About my feelings

My feelings tell me something. But first I have to know what a feeling actually is — and what it isn’t.

Because most of what people call feelings aren’t feelings at all. They are thoughts. Narratives. Judgements. Dressed up in the language of emotion, but pointing outward rather than inward — toward other people, toward situations, toward conclusions about who we are.

A feeling is something else entirely.

What a feeling is

A feeling is an internal state. It lives in the body before it has words. It arrives before interpretation, before explanation, before the mind has had a chance to make sense of what happened.

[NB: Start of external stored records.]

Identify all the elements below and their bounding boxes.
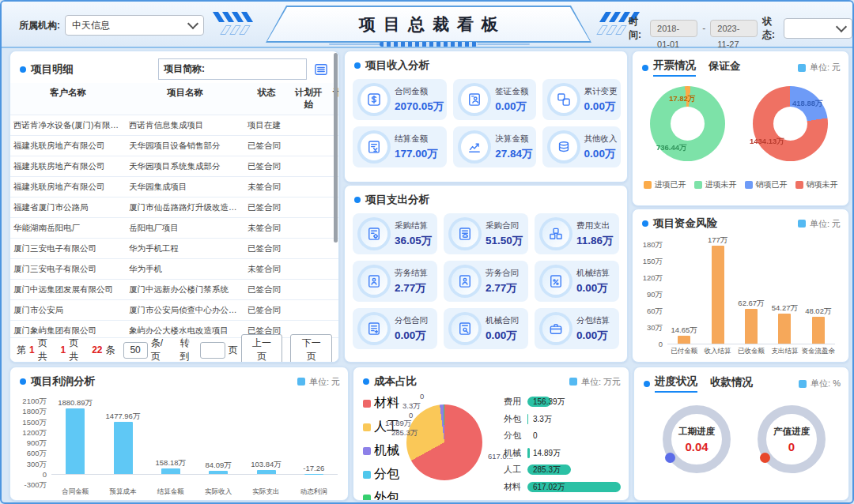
legend-item[interactable]: 外包 (363, 490, 399, 501)
fund-risk-panel: 项目资金风险 单位: 元 030万60万90万120万150万180万14.65… (632, 209, 849, 363)
panel-title: 项目资金风险 (653, 216, 717, 231)
pager-text: 第 (17, 344, 26, 357)
table-cell: 已签合同 (244, 197, 289, 217)
table-cell: 华能湖南岳阳电厂 (10, 218, 126, 238)
cost-bar-row: 外包3.3万 (504, 411, 621, 428)
table-cell: 项目在建 (244, 115, 289, 135)
labor-contract-icon (452, 268, 478, 295)
chevron-down-icon (187, 18, 198, 29)
cost-bar-value: 0 (533, 431, 538, 441)
tab-deposit[interactable]: 保证金 (709, 59, 741, 76)
tab-invoice-status[interactable]: 开票情况 (653, 58, 696, 77)
legend-label: 外包 (374, 490, 399, 501)
stat-card: 采购合同51.50万 (444, 213, 528, 254)
table-cell (328, 300, 338, 320)
subcontract-settle-icon (542, 315, 569, 342)
cost-bar (527, 448, 530, 458)
axis-tick-label: 0 (636, 340, 663, 348)
stat-card-value: 36.05万 (395, 234, 432, 248)
table-row[interactable]: 厦门中远集团发展有限公司厦门中远新办公楼门禁系统已签合同 (10, 280, 338, 300)
list-icon[interactable] (312, 60, 331, 79)
table-cell (289, 280, 328, 299)
table-row[interactable]: 华能湖南岳阳电厂岳阳电厂项目未签合同 (10, 218, 338, 239)
project-search-input[interactable] (210, 60, 306, 78)
table-cell: 天华园集成项目 (126, 177, 244, 197)
decor-line-left (329, 43, 383, 45)
legend-item[interactable]: 进项已开 (644, 179, 686, 190)
table-row[interactable]: 福建兆联房地产有限公司天华园项目系统集成部分已签合同 (10, 156, 338, 177)
cost-ratio-panel: 成本占比 单位: 万元 材料人工机械分包外包费用 0 3.3万 0 14.89万… (353, 367, 629, 501)
legend-item[interactable]: 材料 (363, 395, 399, 412)
stat-card-value: 27.84万 (495, 147, 532, 161)
table-cell: 福建兆联房地产有限公司 (10, 156, 126, 176)
legend-item[interactable]: 销项未开 (795, 179, 838, 190)
legend-item[interactable]: 销项已开 (745, 179, 788, 190)
table-row[interactable]: 厦门三安电子有限公司华为手机未签合同 (10, 259, 338, 280)
stat-card: 劳务结算2.77万 (353, 261, 437, 302)
schedule-progress-gauge: 工期进度 0.04 (663, 405, 731, 473)
page-size-input[interactable]: 50 (123, 342, 148, 359)
table-cell (289, 259, 328, 279)
invoice-legend: 进项已开进项未开销项已开销项未开 (633, 179, 848, 190)
table-row[interactable]: 福建省厦门市公路局厦门市仙岳路路灯升级改造项目已签合同 (10, 197, 338, 218)
status-label: 状态: (762, 15, 779, 42)
table-row[interactable]: 厦门市公安局厦门市公安局侦查中心办公设...已签合同 (10, 300, 338, 321)
stat-card-value: 0.00万 (576, 329, 610, 343)
cost-bar-track: 156.39万 (527, 397, 621, 407)
expense-cards: 采购结算36.05万采购合同51.50万费用支出11.86万劳务结算2.77万劳… (345, 210, 627, 357)
stat-card-label: 决算金额 (495, 134, 532, 145)
donut-label: 418.88万 (792, 99, 823, 109)
table-cell: 已签合同 (244, 300, 289, 320)
pager-text: 页 共 (69, 337, 89, 363)
date-to-input[interactable]: 2023-11-27 (710, 20, 758, 37)
table-row[interactable]: 厦门三安电子有限公司华为手机工程已签合同 (10, 239, 338, 259)
next-page-button[interactable]: 下一页 (290, 334, 332, 363)
table-scrollbar[interactable] (334, 53, 338, 243)
axis-tick-label: 60万 (636, 307, 663, 317)
axis-tick-label: 30万 (636, 323, 663, 333)
legend-item[interactable]: 进项未开 (694, 179, 737, 190)
unit-label: 单位: 元 (810, 218, 841, 230)
table-row[interactable]: 福建兆联房地产有限公司天华园集成项目未签合同 (10, 177, 338, 197)
legend-swatch-icon (363, 423, 371, 431)
decor-line-right (476, 43, 530, 45)
final-chart-icon (461, 134, 488, 160)
org-select[interactable]: 中天信息 (65, 15, 204, 36)
table-row[interactable]: 福建兆联房地产有限公司天华园项目设备销售部分已签合同 (10, 136, 338, 156)
stat-card-label: 采购合同 (486, 220, 523, 231)
bar-value-label: 48.02万 (795, 307, 841, 317)
tab-collection-status[interactable]: 收款情况 (710, 375, 753, 392)
table-row[interactable]: 西诺肯净水设备(厦门)有限公司西诺肯信息集成项目项目在建 (10, 115, 338, 136)
x-axis-line (667, 344, 835, 344)
stat-card-label: 机械结算 (576, 268, 610, 279)
table-cell (289, 115, 328, 135)
table-cell: 福建兆联房地产有限公司 (10, 136, 126, 156)
axis-tick-label: 1500万 (13, 418, 47, 428)
axis-tick-label: -300万 (13, 480, 47, 491)
bar-category-label: 资金流盈余 (799, 347, 838, 356)
date-from-input[interactable]: 2018-01-01 (650, 20, 697, 37)
stat-card: 其他收入0.00万 (542, 126, 621, 167)
goto-page-input[interactable] (200, 342, 225, 359)
prev-page-button[interactable]: 上一页 (241, 334, 283, 363)
legend-item[interactable]: 机械 (363, 442, 399, 459)
bar-value-label: 14.65万 (661, 325, 707, 336)
axis-tick-label: 90万 (636, 290, 663, 300)
bar-category-label: 合同金额 (48, 487, 102, 497)
tab-progress-status[interactable]: 进度状况 (655, 374, 697, 393)
bar (304, 474, 323, 475)
cost-bar-value: 14.89万 (533, 448, 561, 458)
table-cell (328, 280, 338, 299)
bar-category-label: 预算成本 (96, 487, 149, 497)
panel-dot-icon (642, 220, 648, 227)
cost-bar-row: 费用156.39万 (504, 393, 621, 411)
cost-bar-row: 材料617.02万 (504, 479, 621, 496)
legend-item[interactable]: 分包 (363, 466, 399, 483)
status-select[interactable] (784, 18, 852, 39)
panel-title: 项目支出分析 (365, 193, 429, 207)
settle-doc-icon (361, 134, 387, 160)
donut-hole (671, 107, 705, 141)
table-cell (289, 136, 328, 156)
cost-bar-row: 分包0 (504, 427, 621, 445)
machine-settle-icon (542, 268, 569, 295)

Happy. Sad. Angry. Fearful. Bad. Surprised. Disgusted.

These are the families feelings belong to. One or two words. Something happening in the body right now — not a conclusion about what someone else did.

I feel sad is a feeling. I feel like she doesn’t care is a thought about another person. I feel like I’m a failure is a judgement about myself. Both are trying to say something real — but neither is a feeling. The actual feeling is underneath, still unnamed.

What feelings are not

The clearest sign that something is a thought rather than a feeling is the phrase I feel like or I feel that — followed by a sentence.

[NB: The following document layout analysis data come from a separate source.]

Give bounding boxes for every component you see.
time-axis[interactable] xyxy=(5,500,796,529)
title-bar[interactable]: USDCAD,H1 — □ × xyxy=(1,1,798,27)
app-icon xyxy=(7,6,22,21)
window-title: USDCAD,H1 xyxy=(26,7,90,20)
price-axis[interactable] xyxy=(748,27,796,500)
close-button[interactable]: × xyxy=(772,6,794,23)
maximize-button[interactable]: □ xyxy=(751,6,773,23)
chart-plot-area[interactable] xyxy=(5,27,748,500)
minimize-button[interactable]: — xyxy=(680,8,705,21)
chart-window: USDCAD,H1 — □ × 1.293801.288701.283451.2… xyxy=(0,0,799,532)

I feel like nobody listens to me.
I feel that this situation is unfair.
I feel like I’m always the one who gives more.
I feel like I don’t belong here.

These are conclusions. Verdicts. Narratives about the world or about ourselves. They point outward — or inward toward an identity — rather than to the actual feeling that produced them.

That feeling is real. It is still there, underneath the conclusion. But it hasn’t been named yet. It has been bypassed in favour of an explanation.

Why this matters

A named feeling is information. It tells me something specific about my inner system — about a need that isn’t being met, a value that was touched, a boundary that was crossed, a truth that is asking to be heard.

A thought dressed as a feeling tells me something about my conclusions. About who I think is at fault, or who I think I am. It keeps me at the surface — in the story — rather than taking me to where the signal actually lives.

This is not a small distinction. The whole point of reading feelings is to get to the information underneath. And you can’t get there if you stop at the narrative.

The thought as a starting point

None of this means the thought is useless.

I feel like she doesn’t respect me is pointing toward something real. Something was touched. Something registered. The thought is the outside of the feeling — it shows the direction, signals that something matters here.

But it stops at the door.

The question that goes through it is: what am I actually feeling, right now, in my body, underneath this thought?

Hurt. Shame. Anger. Longing. Something with a name that belongs to me, not to the situation.

And then: what does this feeling tell me about my values, my needs, my boundaries?

That second question is what this entire category is built around. Not the thought. Not the narrative. The feeling — and what it is pointing to in me.

How to find the feeling

Slow down. Come back to the body. Ask what is actually present — not what happened, not who is to blame, not what it means about you.

What is here, physically, right now? A tightening. A heaviness. A heat. An ache. A sudden lightness.

Then name it. Not the situation. The feeling.

Sad. Afraid. Ashamed. Angry. Relieved. Lonely. Grateful.

Reflection question

Think of something you said recently that started with I feel like. What was the actual feeling underneath it — and what might that feeling have been telling you?

Closing

My feelings tell me something. But only if I let them be feelings first — not thoughts, not conclusions, not stories about other people or verdicts about myself.

The feeling is in the body. It arrives before the explanation. And it is pointing somewhere specific — toward something in me that is worth paying attention to.